HIV patients with HCV co-infection and a CD4 count greater than 50 cells had significantly less exposure (total time) to HAART compared to HIV+/HCV- within the same CD4 range. Coinfected patients had detectable HIV viral load more often (viral load test results) compared to HIV+/HCV- patients (89% vs 20%). This could be related to adherence.
No Added Risk to HIV Progression
Using "Kaplan-Meier" statistical estimates, there was no difference in the probability of surviving without an OI between people with HCV or without HCV infection (during the period of up to five years).
No Significant Added Risk of Death
Having HCV did not significantly increase risk of death, again using Kaplan-Meier estimates, during the observation period of up to five years.
Sulkowski concluded HCV co-infection might be associated with impaired CD4 recovery from HAART for HIV at least during the first two years. But, he said his data appears to show that co-infection does not appear to adversely affect HIV disease progression after controlling for the use & effectiveness of HAART and the baseline CD4 count. He suggested adherence, active IVDU (intravenous drug usage), and HAART-associated liver toxicity might be related to immune recovery and the use & effectiveness of HAART in coinfected patients.
(Comments from Dr. Nancy Shulman: One piece of data that Dr. Sulkowski did not have available is the cause of death in the groups. If many of the HCV+ group died of liver-related causes vs. none of the HCV- subjects, particularly if they died with higher CD4 counts, then HCV might be impacting their survival.)

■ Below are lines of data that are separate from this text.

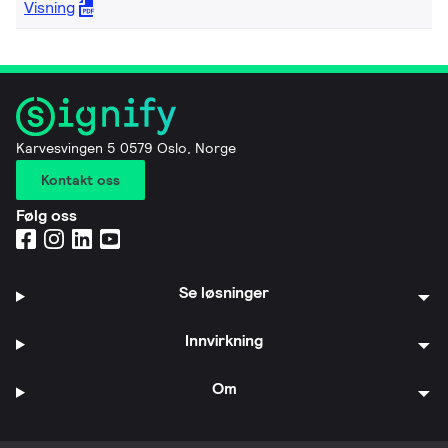
Visning
Karvesvingen 5 0579 Oslo, Norge
Kontakt oss
Følg oss
Se løsninger
Innvirkning
Om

(Comments from Dr. Harvey Bartnof: There might be other co-factors that could affect the results of Dr. Sulkowski's study. They include: the types of HAART used (PI- vs. NNRTI-based HAART, HAART regimens changed or maintained), baseline and post-HAART levels of HCV viral load, HCV genotype (however, most have been reported elsewhere to be genotype 1), HBV (hepatitis B virus) co-infection and the inclusion or not of 3TC (lamivudine, Epivir, Epivir-HBV) that has anti-HBV activity as a part of HAART, other non-injection illicit drug usage including intranasal cocaine and oral alcohol, and nutrition. Nonetheless, Dr. Sulkowski's report certainly adds to our knowledge about HIV/HCV co-infection and response to HAART in this population.)
Sulkowski M and others. Effect of HCV co-infection on HIV disease progression and survival in HIV-infected adults. Abstract and oral presentation 34.